Editorial “Our view: Seven more hours of school”

From the Gloucester Daily Times:

Our region has a few real gems for teenagers who want to learn advanced skills to prepare themselves for good-paying jobs. The vocational schools serving the North Shore and Merrimack Valley — Greater Lawrence, Whittier and the brand-new facility at Essex Tech — offer myriad opportunities whether one’s interests lie in culinary arts, high-tech manufacturing or equine science. Like most high schools, these buildings are stretched to capacity during the school day and underused once the doors close.

All offer evening courses, to be sure. But all have even more potential to help people looking to move into new professions. The facilities — classrooms, labs and equipment — are there. Long lists of would-be students wait in the wings. The missing piece is instruction.

Fortunately the state is taking encouraging steps to fill the void.

During a visit to Greater Lawrence Technical High School last week, Gov. Charlie Baker announced a $15 million “Career Tech” plan designed to use vocational schools in the state to their fullest potential. The plan should be good news to thousands of high school students now on waiting lists to get into these schools — the statewide number was 3,200 as of last year, according to the Alliance for Vocational Technical Education. It will also serve adults who could move into better jobs if given the right opportunities.

The Career Tech plan imagines three daily “shifts” at each voke school. The first is for students enrolled at those schools during the standard school day. The next session, from 2 to 5 p.m., serves students attending other high schools but who want to take vocational classes — an opportunity for kids who could not find a regular spot at one of the tech schools or who are looking to broaden their horizons. A third session, from 5 to 9 p.m., is geared toward adults looking for new skills and training.

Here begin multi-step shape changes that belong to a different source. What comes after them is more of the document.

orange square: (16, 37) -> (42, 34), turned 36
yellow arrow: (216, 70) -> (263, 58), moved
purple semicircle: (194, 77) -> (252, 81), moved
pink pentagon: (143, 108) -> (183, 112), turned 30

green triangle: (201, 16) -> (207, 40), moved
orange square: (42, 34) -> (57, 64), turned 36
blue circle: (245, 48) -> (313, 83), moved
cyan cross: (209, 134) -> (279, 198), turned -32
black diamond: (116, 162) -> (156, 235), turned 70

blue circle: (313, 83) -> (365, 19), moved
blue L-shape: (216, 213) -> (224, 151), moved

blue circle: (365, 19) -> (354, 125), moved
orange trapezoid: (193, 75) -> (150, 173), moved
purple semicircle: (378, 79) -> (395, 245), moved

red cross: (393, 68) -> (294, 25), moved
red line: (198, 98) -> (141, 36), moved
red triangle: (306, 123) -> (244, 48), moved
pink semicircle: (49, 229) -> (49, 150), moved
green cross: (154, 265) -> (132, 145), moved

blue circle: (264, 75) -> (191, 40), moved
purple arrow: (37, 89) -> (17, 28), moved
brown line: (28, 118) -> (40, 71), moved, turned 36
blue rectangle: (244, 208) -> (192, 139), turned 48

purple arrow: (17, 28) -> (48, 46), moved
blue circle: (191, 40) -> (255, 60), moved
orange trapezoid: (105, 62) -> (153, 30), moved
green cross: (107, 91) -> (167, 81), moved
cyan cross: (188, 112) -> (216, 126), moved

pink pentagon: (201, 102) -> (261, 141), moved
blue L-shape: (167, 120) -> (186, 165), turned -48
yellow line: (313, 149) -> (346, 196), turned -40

Keeping the doors open, even if just for a few classes in the afternoons, will be a boon to thousands of students who want to study subjects such as information technology, design, engineering, graphics and the like, but for whom there simply isn’t enough space for the regular enrollment. “It’s a capacity issue,” John Lavoie, superintendent of Greater Lawrence Technical High School, told Statehouse reporter Christian Wade last spring. “We need to add more classrooms and shops, particularly in the (science, technology, engineering and math) programs.” Keeping the schools open into the evenings offers opportunities for adults already in the workforce but who aren’t reaching their potential.

Rosalin Acosta, the state’s secretary of Labor and Workforce Development, promised a “joyful” and “transformational” program. “We know there are 200,000 jobs in Massachusetts and there are only about 110,000 people looking for work,” she said during last week’s tour of Greater Lawrence Tech, according to reporter Genevieve DiNatale’s account.

The Career Tech can cover some of that gap, though not nearly all of it. A release from Baker’s office suggests 7,500 to 10,000 more high-school students will be enrolled in what it calls “high-impact” vocational trade programs over the next four years. In addition, the state expects 9,000 to 13,000 adults to be trained.

Career Tech will pay for more classes. It promises to involve area businesses in developing new programs, and it aims to grow a roster of instructors by lowering the licensing hurdles that stand between people now working in key fields and teaching positions.

The program arrives at an important time. As the Baby Boom generation retires, the governor’s office notes, the labor shortage deepens. A vacuum created by more people leaving the workforce than entering it, much like the scarcity of affordable housing, is worrisome to anyone who looks too long into the state’s economic future. When companies cannot hire enough workers, motivation grows to move elsewhere. For those that choose to stay, their capacity to expand is constrained.

No single initiative will solve these economy-wide issues. But propping open the doors to the region’s vocational schools an extra seven hours every day is a good place to start.